Echange de bons procédés publicitaires

Cette affaire illustre ce que l’on pourrait appeler un échange de bons procédés publicitaires : Netflix se fait de la publicité grâce à un homme politique, qui se faisait de la publicité grâce à Netflix.

Il serait sans doute dommage de se priver d’une telle caution « cool ». Le charisme machiavélique du personnage de Frank Underwood a permis à d’autres de se donner un petit côté décalé, tout en montrant qu’on est à la page et qu’on suit la série. Avant Miguel Angel Covarrubias Cervantes, Barack Obama s’était déjà prêté à l’exercice, en imitant Frank Underwood dans une vidéo mise en ligne pour fêter le 1er avril, en 2016.

De son côté, Netflix utilise régulièrement un prétexte d’actualité pour disséminer sa publicité. Sur Twitter, Frank Underwood est devenu un vrai-faux commentateur de l’actualité politique, capable de « troller » l’ancien premier ministre britannique David Cameron ou sa remplaçante, Theresa May. La sortie la mieux trouvée restant, de ce côté-ci de l’Atlantique, un tweet adressé à Manuel Valls après que ce dernier a fait usage du 49.3 pour faire passer la loi travail à l’Assemblée. On pouvait y lire : « La démocratie, c’est tellement moins bien que ce qu’on dit ». Ce à quoi Manuel Valls avait répondu en citant Churchill : « La démocratie est le pire des systèmes, à l’exclusion de tous les autres » (rendez-vous d’ailleurs sur Slate pour savoir pourquoi cette citation n’est pas réellement utilisée à bon escient par Manuel Valls).

Le dernier commentaire en date concerne le premier ministre australien, Malcolm Turnbull, qui s’est moqué ouvertement des liens de Donald Trump avec la Russie lors d’un discours donné devant les invités d’un gala de charité. Le compte Twitter d’« House of Cards » s’empresse de tirer la leçon de ce faux pas diplomatique : « Il y a toujours une fuite. »
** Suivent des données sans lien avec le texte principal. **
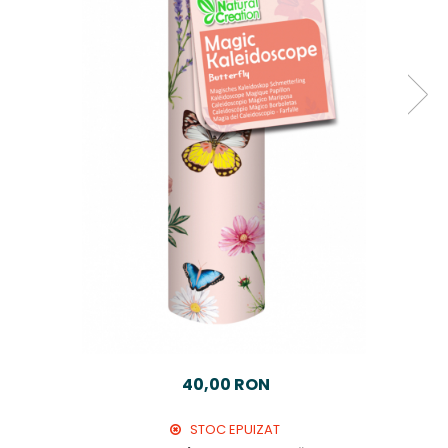
40,00 RON
STOC EPUIZAT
La réalité dépasse la fiction

Mais il y a désormais quelque chose qui ne fonctionne plus. Frank Underwood, en personnage manipulateur mais élégant, cruel mais habile, inspiré des tragédies shakespeariennes, ne correspond plus à la réalité politique des Etats-Unis. L’imiter semblerait presque un peu… ringard.

Nous avons changé d’époque avec l’élection, en novembre 2016, de Donald Trump. A bien y regarder, c’est d’ailleurs ce que reprochent les critiques à la dernière saison d’« House of Cards ». Dans un monde où le président des Etats-Unis est désormais soupçonné de collusion avec le pouvoir russe et poursuivi dans une enquête pour obstruction à la justice, les manigances de Frank Underwood semblent un peu ternes.

Ce n’est pas faute d’avoir essayé les habituels « rappels » à l’actualité : dans la saison 5, Frank Underwood prévoit un « immigration ban » inspiré de celui de Trump. On y trouve également des auditions du Congrès, des fuites en tout genre, une ingérence russe dans la politique américaine, une attaque chimique en Syrie qui force le président à prendre position… Mais, comme l’expliquait le New York Times peu après la mise en ligne de la dernière saison, « House of Cards » continue de considérer qu’il existe en politique une norme morale, que Frank Underwood ne cesse de bafouer, non sans maquiller ses méfaits pour conserver son image de président. La transgression (et sa dissimulation) crée l’intérêt de la série, mais avec Donald Trump, cette transgression a cessé d’être exceptionnelle, donc divertissante. « L’idée que les adultes sont aux commandes, que la présidence doit quand même prétendre à un certain décorum, est mise à mal par l’élection d’une star de télévision dont le succès médiatique dépend en partie de sa capacité à sortir du cadre », commente le New York Times.